Logistic regression: Non-convergence issue

407 Views Asked by At

I'm trying to perform a simple binary logistic regression over the MNIST dataset using Python. The problem I'm experiencing is that when I try to optimize the $\vec{\theta}$ model parameters using scipy.optimize.minimize function (Newton-CG method) it throws the following warning:

  Warning: Desired error not necessarily achieveddue to precision loss

and the optimization is very poor, and I don't know why.

The dataset is as below:

  1. 60000 28x28 training images of handwritten numbers (read as a $(m, n)$ matrix ${X}$, where $m$ is the number of images and $n$ is the number of pixels)
  2. 60000 training labels (read as a $(m, 1)$ vector $\vec{y}$, where $m$ is the number of images)
  3. 10000 28x28 test images of handwritten numbers (read as a $(p, n)$ matrix ${X_t}$, where $p$ is the number of (test) images and $n$ is the number of pixels)
  4. 10000 test labels (read as a $(n, 1)$ vector $\vec{y_t}$, where $p$ is the number of (test) images)

I perform a preprocessing over this data which consists in the following steps:

  1. Standardization over each feature:

    $$z_j = \frac{\vec{x_j} - \mu_j}{\sigma_j}$$

    Here $x_j$ is the j-th feature vector (the j-th column of ${X}$), $\mu_j$ is the mean value of $\vec{x_j}$ and $\sigma_j$ is the standard deviation of $\vec{x_j}$.

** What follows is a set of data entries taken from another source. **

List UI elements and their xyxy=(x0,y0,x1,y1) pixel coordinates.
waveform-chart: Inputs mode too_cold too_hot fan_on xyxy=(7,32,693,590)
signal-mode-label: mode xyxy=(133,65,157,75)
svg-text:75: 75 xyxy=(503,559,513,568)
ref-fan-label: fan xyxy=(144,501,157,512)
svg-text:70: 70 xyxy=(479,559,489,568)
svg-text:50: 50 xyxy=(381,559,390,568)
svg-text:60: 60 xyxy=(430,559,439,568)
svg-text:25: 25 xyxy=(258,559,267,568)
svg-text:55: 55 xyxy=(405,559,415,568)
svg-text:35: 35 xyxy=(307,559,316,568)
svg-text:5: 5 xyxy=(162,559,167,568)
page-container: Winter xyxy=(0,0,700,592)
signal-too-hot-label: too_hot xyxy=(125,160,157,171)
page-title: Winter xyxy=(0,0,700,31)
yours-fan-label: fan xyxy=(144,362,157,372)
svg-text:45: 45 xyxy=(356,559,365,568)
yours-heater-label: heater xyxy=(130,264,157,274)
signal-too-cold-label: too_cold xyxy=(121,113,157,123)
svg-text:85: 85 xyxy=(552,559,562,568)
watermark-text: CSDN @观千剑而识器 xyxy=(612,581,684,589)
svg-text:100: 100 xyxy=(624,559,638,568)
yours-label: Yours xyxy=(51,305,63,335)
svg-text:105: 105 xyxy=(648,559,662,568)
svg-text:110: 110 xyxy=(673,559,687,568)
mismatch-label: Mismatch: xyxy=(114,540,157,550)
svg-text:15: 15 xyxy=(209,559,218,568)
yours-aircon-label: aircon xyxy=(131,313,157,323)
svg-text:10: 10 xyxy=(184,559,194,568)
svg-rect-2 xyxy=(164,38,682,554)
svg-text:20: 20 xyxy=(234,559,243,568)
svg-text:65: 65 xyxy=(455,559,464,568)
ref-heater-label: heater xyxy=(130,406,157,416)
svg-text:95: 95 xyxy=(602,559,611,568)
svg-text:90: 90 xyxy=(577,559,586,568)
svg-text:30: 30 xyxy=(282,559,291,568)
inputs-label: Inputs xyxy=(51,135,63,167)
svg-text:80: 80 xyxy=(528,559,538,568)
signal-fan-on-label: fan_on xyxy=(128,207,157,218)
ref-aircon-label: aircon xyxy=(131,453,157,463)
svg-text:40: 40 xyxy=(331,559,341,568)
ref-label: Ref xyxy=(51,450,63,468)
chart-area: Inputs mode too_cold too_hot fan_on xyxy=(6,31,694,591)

  2. Select only binary digits (0,1)

  3. Add an intercept term (a first columns filled with ones)

With the data ready to be used in a training algorithm I've coded it as a class:

class LogisticRegression(object):
""" Logistic regression class

Implementation of common methods used in logistic regression problems

.. data:: data

   Dataset (train and test) as a Data class

.. data cost

   Logistic cost

.. data:: jac

   Jacobian of the cost function (logistic)

"""
def __init__(self, data):
    """ Constructor

    :param data: Input data
    :type data: Data class

    """
    self.data = data
    self.cost = None
    self.jac = None
    self.theta = None
    self.init_params()

def sigmoid(self, x):
    """ Compute the sigmoid function

    Compute the sigmoid function:

    .. math::

        \\sigma(x) = \\frac{1}{1 + e^x)}

    .. note::

        This version of sigmoid tries to avoid overflows in the computation
        of :math:`e^{-x}` by using an alternative formulation when x is 
        negative, to get 0:

        .. math::

            \\sigma(x) = \\frac{e^{x}}{1 + e^{x})}

        This is equivalent to the definition of sigmoid, but we won't 
        get :math:`e^{-x}` to overflow when x is very negative.

        Since both the x and y arguments to np.where are evaluated by Python,
        we may still get overflow warnings for large x elements; therefore
        we ignore warnings during this computation.


    :param x: Input
    :type x: Scalar or numpy ndarray
    :returns: Sigmoid function result
    :rtype: Scalar or numpy ndarray

    """
    with np.errstate(over='ignore', invalid='ignore'):
        return np.where(x >= 0,
                        1 / (1 + np.exp(-x)),
                        np.exp(x) / (1 + np.exp(x)))

def hypothesis(self, theta, x):
    """Makes classification predictions for the data in x using theta.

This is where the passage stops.